《中編》危機二発め――失敗……

 突然なにを言い出したんだ、公爵令息様は。

 気づかなかったけど賊に頭を殴られていたとか。

 それとももともと、ちょっとおかしい性格なのかな?

 どちらにしろ――


「お断りします」

 きっぱりと言う。

「ダメ」公爵令息、にっこり。

「いやいや、意味がわかりません。私は――」

「知っている。父親より強い男としか結婚する気はないのだろう?」

「はい。賊を前にして震えることしかできない男は願い下げです」

「言うなあ」と笑うジェズ。度量は広いらしい。


「ルフィナを妻にしたい理由はふたつ。ひとつ。結婚相手をみつけないと、爵位を譲ってもらえない。期限は今月中」

「あと二日しかないじゃないですか!」

「そのとおり」


 ジェズは正しくは『公爵令息』ではなくて『令孫だ』。コレッティ公爵の嫡男の長男だからだ。だけど随分前に両親は流行り病で相次いで亡くなり、兄弟もいない。公爵家直系の跡継ぎは彼ひとり。

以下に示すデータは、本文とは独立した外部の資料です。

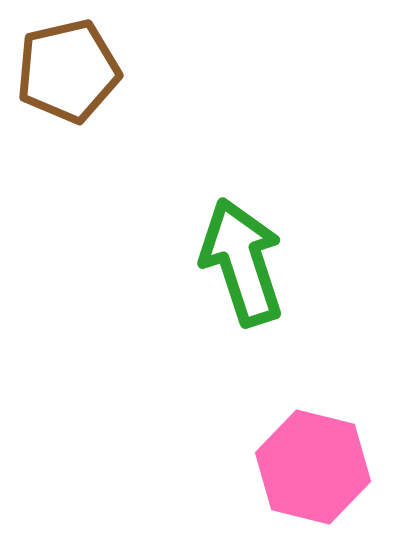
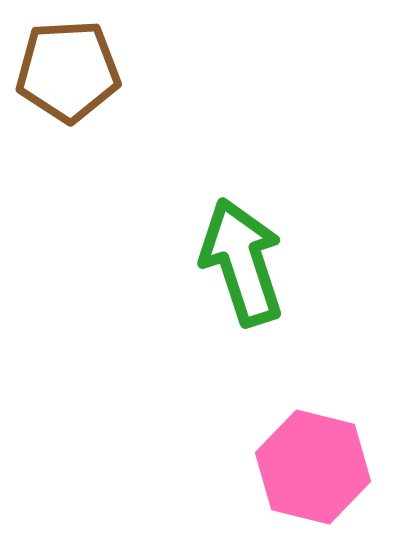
brown pentagon: rotated 10 degrees clockwise
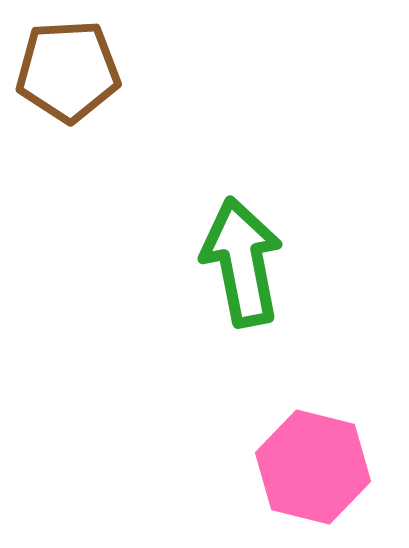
green arrow: rotated 7 degrees clockwise
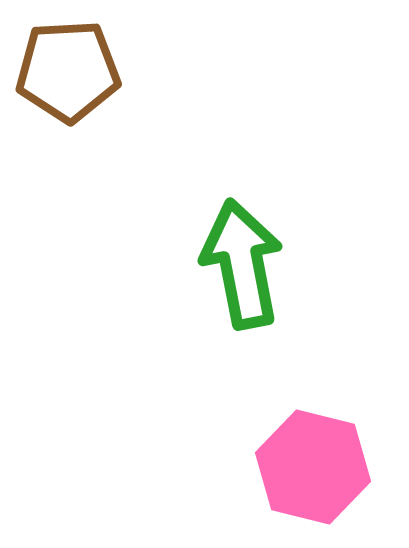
green arrow: moved 2 px down
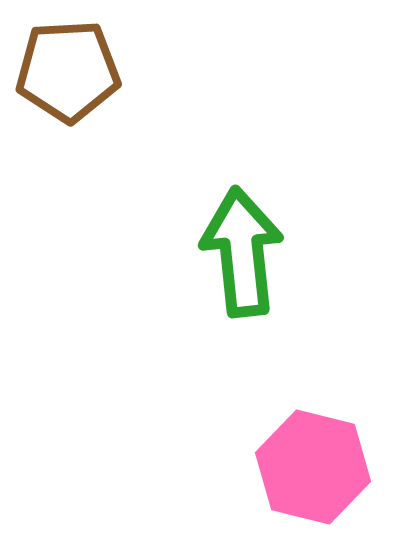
green arrow: moved 12 px up; rotated 5 degrees clockwise
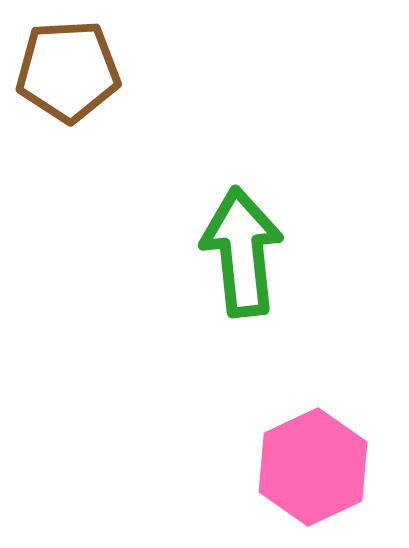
pink hexagon: rotated 21 degrees clockwise
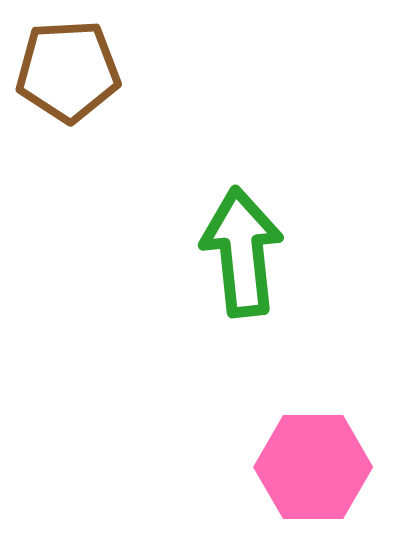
pink hexagon: rotated 25 degrees clockwise
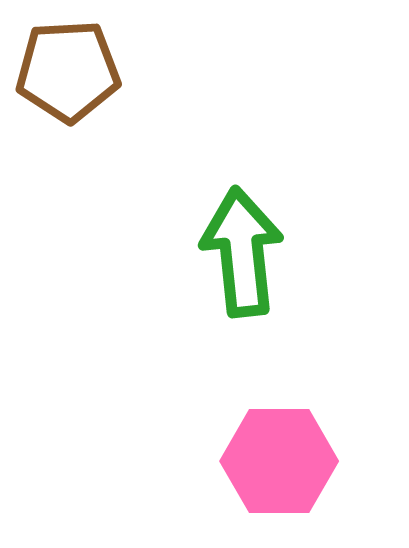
pink hexagon: moved 34 px left, 6 px up
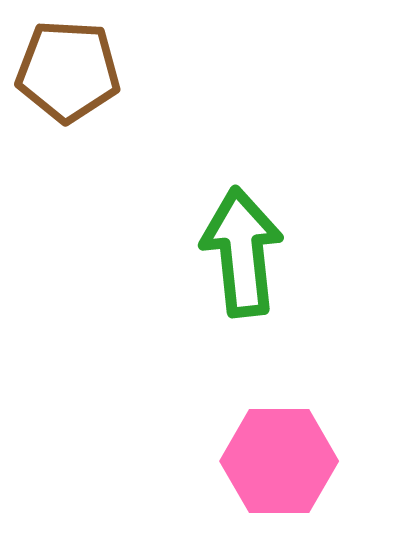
brown pentagon: rotated 6 degrees clockwise
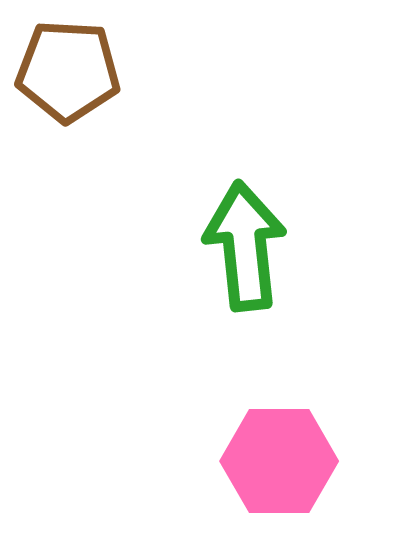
green arrow: moved 3 px right, 6 px up
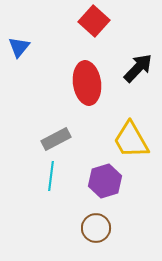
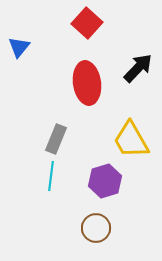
red square: moved 7 px left, 2 px down
gray rectangle: rotated 40 degrees counterclockwise
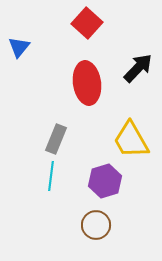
brown circle: moved 3 px up
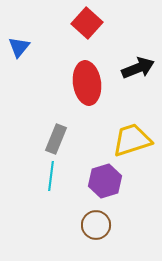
black arrow: rotated 24 degrees clockwise
yellow trapezoid: moved 1 px right; rotated 102 degrees clockwise
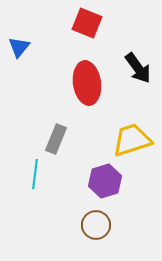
red square: rotated 20 degrees counterclockwise
black arrow: rotated 76 degrees clockwise
cyan line: moved 16 px left, 2 px up
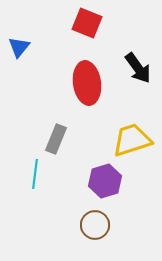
brown circle: moved 1 px left
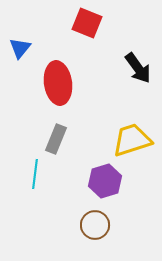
blue triangle: moved 1 px right, 1 px down
red ellipse: moved 29 px left
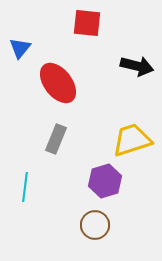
red square: rotated 16 degrees counterclockwise
black arrow: moved 1 px left, 2 px up; rotated 40 degrees counterclockwise
red ellipse: rotated 30 degrees counterclockwise
cyan line: moved 10 px left, 13 px down
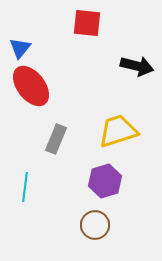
red ellipse: moved 27 px left, 3 px down
yellow trapezoid: moved 14 px left, 9 px up
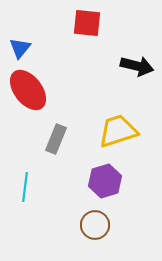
red ellipse: moved 3 px left, 4 px down
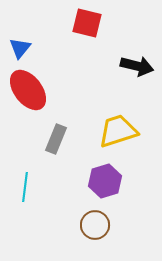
red square: rotated 8 degrees clockwise
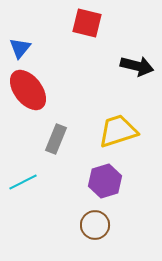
cyan line: moved 2 px left, 5 px up; rotated 56 degrees clockwise
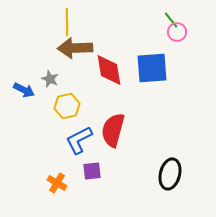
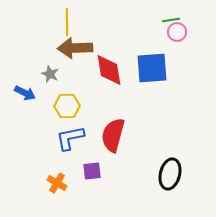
green line: rotated 60 degrees counterclockwise
gray star: moved 5 px up
blue arrow: moved 1 px right, 3 px down
yellow hexagon: rotated 10 degrees clockwise
red semicircle: moved 5 px down
blue L-shape: moved 9 px left, 2 px up; rotated 16 degrees clockwise
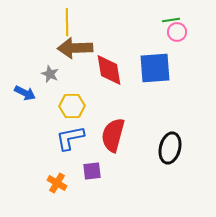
blue square: moved 3 px right
yellow hexagon: moved 5 px right
black ellipse: moved 26 px up
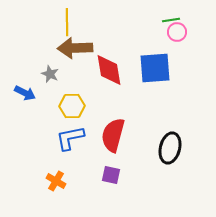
purple square: moved 19 px right, 4 px down; rotated 18 degrees clockwise
orange cross: moved 1 px left, 2 px up
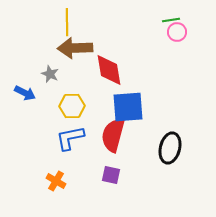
blue square: moved 27 px left, 39 px down
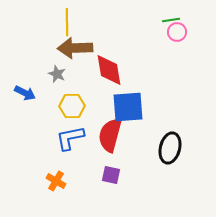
gray star: moved 7 px right
red semicircle: moved 3 px left
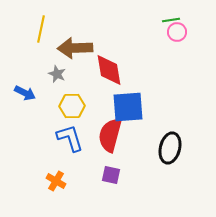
yellow line: moved 26 px left, 7 px down; rotated 12 degrees clockwise
blue L-shape: rotated 84 degrees clockwise
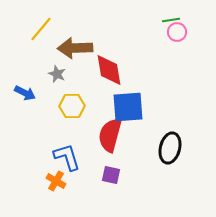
yellow line: rotated 28 degrees clockwise
blue L-shape: moved 3 px left, 19 px down
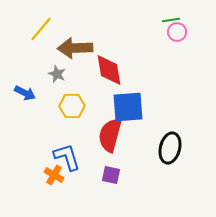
orange cross: moved 2 px left, 6 px up
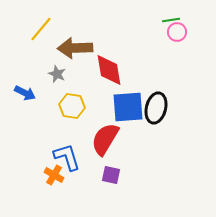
yellow hexagon: rotated 10 degrees clockwise
red semicircle: moved 5 px left, 4 px down; rotated 16 degrees clockwise
black ellipse: moved 14 px left, 40 px up
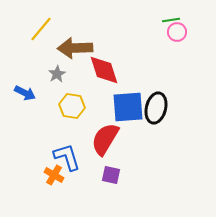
red diamond: moved 5 px left; rotated 8 degrees counterclockwise
gray star: rotated 18 degrees clockwise
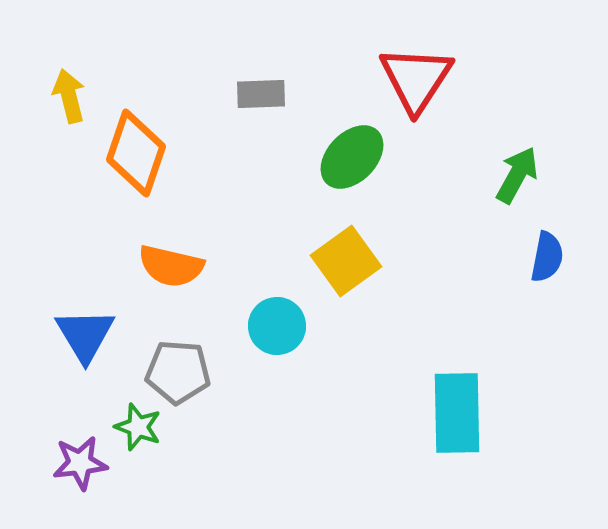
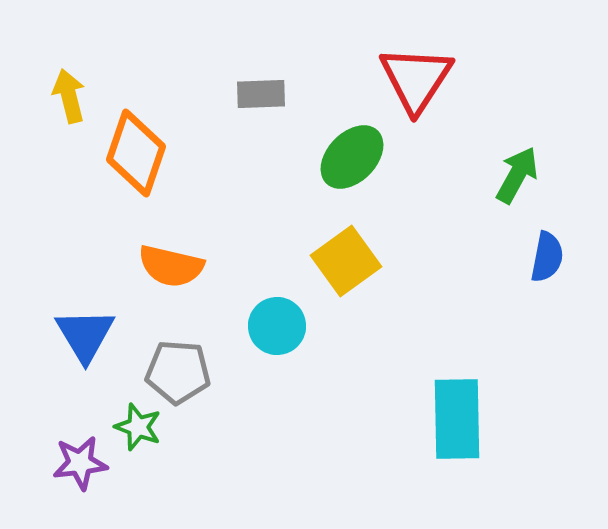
cyan rectangle: moved 6 px down
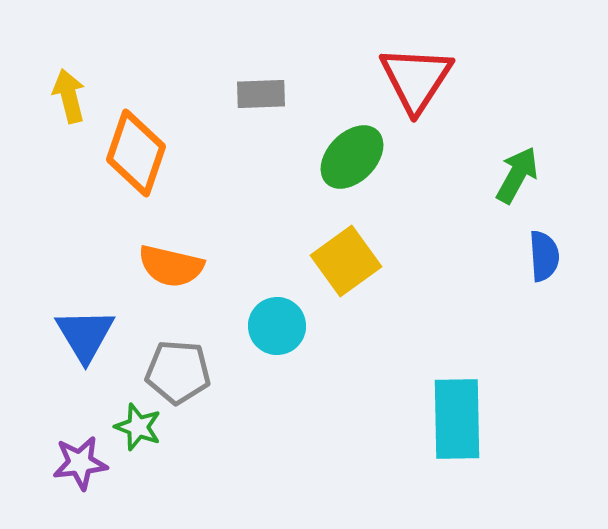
blue semicircle: moved 3 px left, 1 px up; rotated 15 degrees counterclockwise
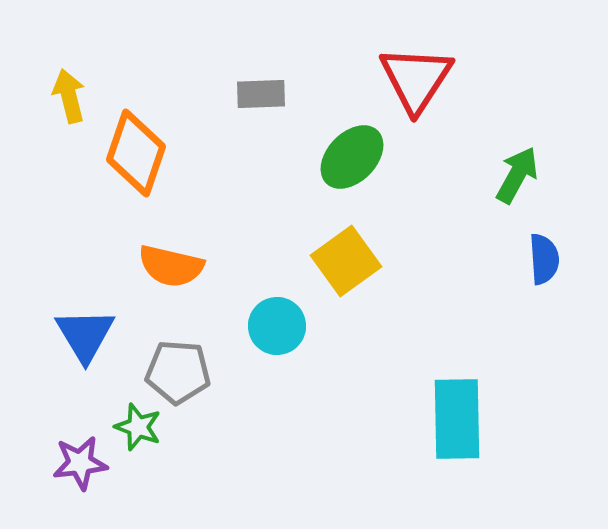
blue semicircle: moved 3 px down
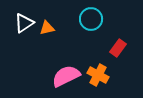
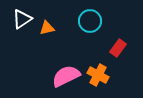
cyan circle: moved 1 px left, 2 px down
white triangle: moved 2 px left, 4 px up
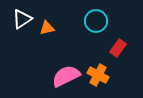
cyan circle: moved 6 px right
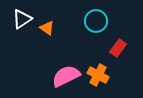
orange triangle: rotated 49 degrees clockwise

 だけど二十三歳にもなるのに婚約者もいないから、公爵が『後継を作らぬ気のないヤツには爵位は譲れぬ』と言い出したという。

 公爵は病を患っていて、孫になるたけ早く結婚してもらいたいらしい。もしジェズが相手をみつけないと、叔父が爵位を継ぐことになるそうだ。


「だが結婚相手が誰でもいいわけじゃない。じいさまの基準に合い、相手が決まっていない令嬢なんてそうそういない」とジェズ。「そこにルフィナが颯爽と登場したわけだ」

「いやいや遠慮します」

「理由その二」ジェズは私を無視して話を進める。「どうやら俺は命を狙われているらしい。黒幕は叔父だろうが、証拠はない。優秀な護衛が必要だ」


 ほらな、とジェズが笑顔になる。


「ルフィナなら丁度いい」

「遠慮します」

 父親より――というのは方便だ。私は誰とも結婚したくない。かつて約束をしたのだ。『私の夫になるのは、あなただけよ』と。


 相手は幼馴染で婚約者でもあったロイ。彼は十歳のときに難病にかかり、亡くなってしまった。

 私の両親もこの約束を知っているから、無理に結婚を勧めないでいてくれる。


 なのに、こんな出会ったばかりのおかしな公爵令息と結婚なんてしたくない。


「わかった、譲歩しよう」とジェズが言った。「白い結婚で期間は一年。じいさまを喜ばせられれば、当面の問題はクリアだ。一年あれば叔父の排斥もできるはずだ」

 首を横に振る。

「報酬を出すし契約書も用意する」

「お断りします」

「強情だな。だがお前の事情を考慮している時間はない。悪いが、じいさまを使わせてもらう」

 ニヤリとするジェズ。


「ちょっと!」

「死期の迫っている老公爵に泣かれたら、ガリエ伯爵も断れないだろう。なにしろじいさまは陛下の従兄だしなぁ」

「卑怯者!」

「悪いな、俺も切羽詰まっているんだよ」



 ◇◇



 予想どおり、両親はコレッティ公爵に屈した。しかも公爵の余命(!)を考慮して、ジェズを助けた二日後に婚約、その二週間後に結婚という、あり得ない早さでことが進んだ。こうなると、私も腹をくくるしかない。彼との結婚を受け入れた。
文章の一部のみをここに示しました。